Step 4: $X = {1\over2}\begin{bmatrix} 1*1 & 0*1 \\ 0*1 & 1*-1\end{bmatrix}$

Step 5: $X = {1\over2}\begin{bmatrix} 1 & 0 \\ 0 & -1\end{bmatrix}$

once again, this is not Pauli-X gate, so I must be doing something stupid. Please help and guide me.

Answer 1

I think you have a slight misunderstanding of what the $Z$ gate in the screenshot you attached is. It is, in fact, not a Z gate, but a (2-qubit) $CZ$ or controlled-$Z$. gate, also referred to as a controlled-phase gate (because the $Z$ operation is a flip of the phase of the $|1\rangle$ state).

This $CZ$ gate is a lot like the $CX$ gate, however, it performs a $Z$ operation on the second qubit, but only if the state of the first qubit is $|1\rangle$ state. If the first is in the $|0\rangle$ state it performs nothing (i.e. $I$ operation) on the second qubit instead.

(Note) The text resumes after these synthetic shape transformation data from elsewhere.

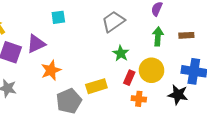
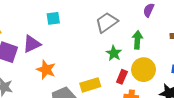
green arrow: (158, 36) -> (137, 40), moved
orange star: (51, 70) -> (46, 70), turned -30

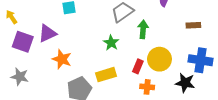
green arrow: (137, 40) -> (143, 29), moved
green star: (114, 53) -> (111, 43), moved

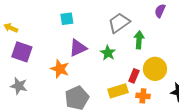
yellow arrow: (12, 17) -> (11, 28), turned -32
purple triangle: (47, 33) -> (78, 48), moved
yellow rectangle: (106, 75) -> (118, 91), moved

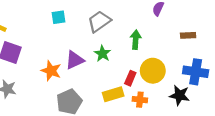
gray trapezoid: (119, 23) -> (99, 21), moved
purple triangle: (78, 48) -> (75, 60), moved

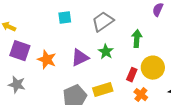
orange star: (51, 71) -> (47, 60), moved
yellow rectangle: (113, 94) -> (103, 90), moved
orange cross: (140, 100) -> (141, 95), turned 32

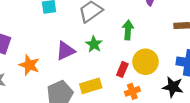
orange star: (47, 60) -> (29, 65), moved
orange cross: (141, 95) -> (132, 91), turned 32

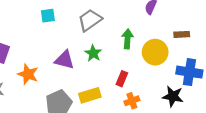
purple triangle: (65, 51) -> (64, 60), turned 40
yellow circle: (145, 62) -> (155, 52), moved

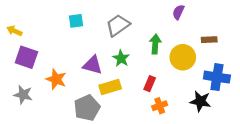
yellow rectangle: (90, 95) -> (110, 87), moved

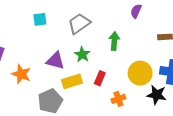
yellow circle: (183, 57) -> (140, 73), moved
red rectangle: (150, 84) -> (100, 78), moved

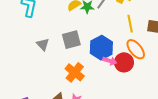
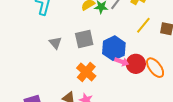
yellow line: (130, 24) -> (143, 25), turned 48
orange ellipse: (136, 49) -> (155, 68), moved

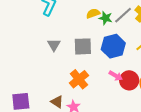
blue hexagon: (114, 48) -> (113, 46), moved

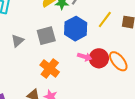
gray triangle: (54, 45) -> (18, 41), turned 32

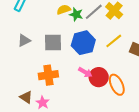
orange cross: (50, 69) -> (48, 75), turned 30

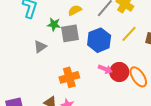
green star: (76, 14) -> (54, 24), moved
gray square: (53, 42) -> (70, 33), moved

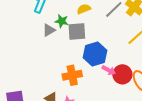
blue hexagon: (99, 40) -> (95, 54), moved
gray triangle: (40, 47) -> (49, 30), moved

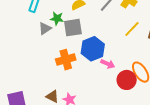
red circle: (122, 74) -> (127, 80), moved
orange cross: (72, 75) -> (66, 60), moved

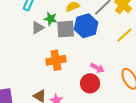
blue hexagon: (93, 49) -> (86, 26), moved
red circle: (127, 80) -> (90, 83), moved

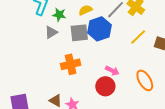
green star: (51, 19) -> (59, 15), moved

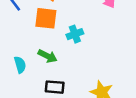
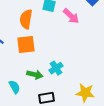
cyan cross: (75, 34) -> (56, 68), moved

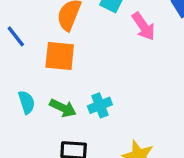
cyan semicircle: (14, 87) -> (27, 102), moved

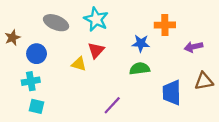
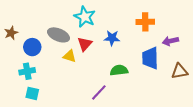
gray ellipse: (56, 23) -> (58, 35), moved
blue star: (141, 43) -> (112, 38), moved
green semicircle: (140, 69) -> (119, 70), moved
blue trapezoid: (172, 93) -> (150, 58), moved

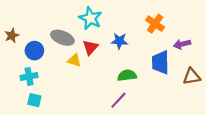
orange cross: (145, 22) -> (155, 24), turned 36
purple line: (99, 92) -> (118, 100), moved

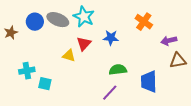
gray ellipse: (62, 38) -> (58, 20), moved
blue circle: (34, 51) -> (35, 22), moved
blue trapezoid: (160, 62) -> (149, 82), moved
brown triangle: (192, 76) -> (178, 61), moved
cyan square: (34, 100) -> (45, 84), moved

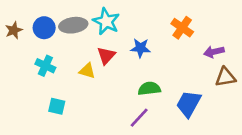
gray ellipse: (58, 20) -> (73, 25), turned -30
brown star: (11, 33) -> (14, 30), moved
cyan cross: (27, 71) -> (45, 66), moved, turned 35
blue trapezoid: (149, 82) -> (189, 104), turned 30

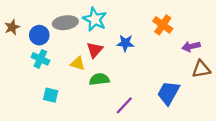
blue circle: (44, 28) -> (39, 35), moved
green semicircle: (149, 89) -> (99, 79), moved

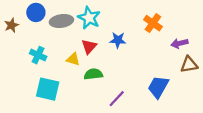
blue circle: (39, 35) -> (36, 12), moved
cyan square: (51, 95) -> (48, 89), size x1.6

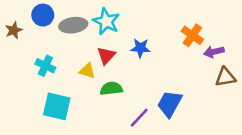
orange cross: (153, 23) -> (192, 35), moved
blue trapezoid: (158, 87) -> (170, 104), moved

In more technical terms, we can write thus: \begin{equation} CZ = |0\rangle \langle0| \otimes I + |1\rangle \langle1| \otimes Z. \end{equation}

Then: \begin{equation} (I \otimes H) CZ(I\otimes H) = |0\rangle \langle0| \otimes HIH + |1\rangle \langle1| \otimes HZH. \end{equation}

We can simplify the $HIH$ term easily: $HIH = HH = I$, from the properties of $I$ and $H$. The $HZH$ term is actually equal to $X$: \begin{equation} \begin{split} HZH &= \frac{1}{2}\begin{bmatrix}1 & 1 \\ 1 & -1\end{bmatrix}\begin{bmatrix}1 & 0 \\ 0 & -1\end{bmatrix}\begin{bmatrix}1 & 1 \\ 1 & -1\end{bmatrix}\\ &= \frac{1}{2}\begin{bmatrix}1 & -1 \\ 1 & 1\end{bmatrix}\begin{bmatrix}1 & 1 \\ 1 & -1\end{bmatrix} \\ &= \frac{1}{2}\begin{bmatrix}0 & 2 \\ 2 & 0\end{bmatrix}\\ &= \begin{bmatrix}0 & 1 \\ 1 & 0\end{bmatrix} = X. \end{split} \end{equation} So we can write: \begin{equation} (I \otimes H) CZ(I\otimes H) = |0\rangle \langle0| \otimes HIH + |1\rangle \langle1| \otimes HZH = |0\rangle \langle0| \otimes I + |1\rangle \langle1| \otimes X. \end{equation} That is to say, an operation that performs the $X$ operation on the second qubit if the first qubit is in the $|1\rangle$ state (and nothing if the first qubit is in the $|0\rangle$ state). This is, of course, exactly the $CX$ gate which we are looking for.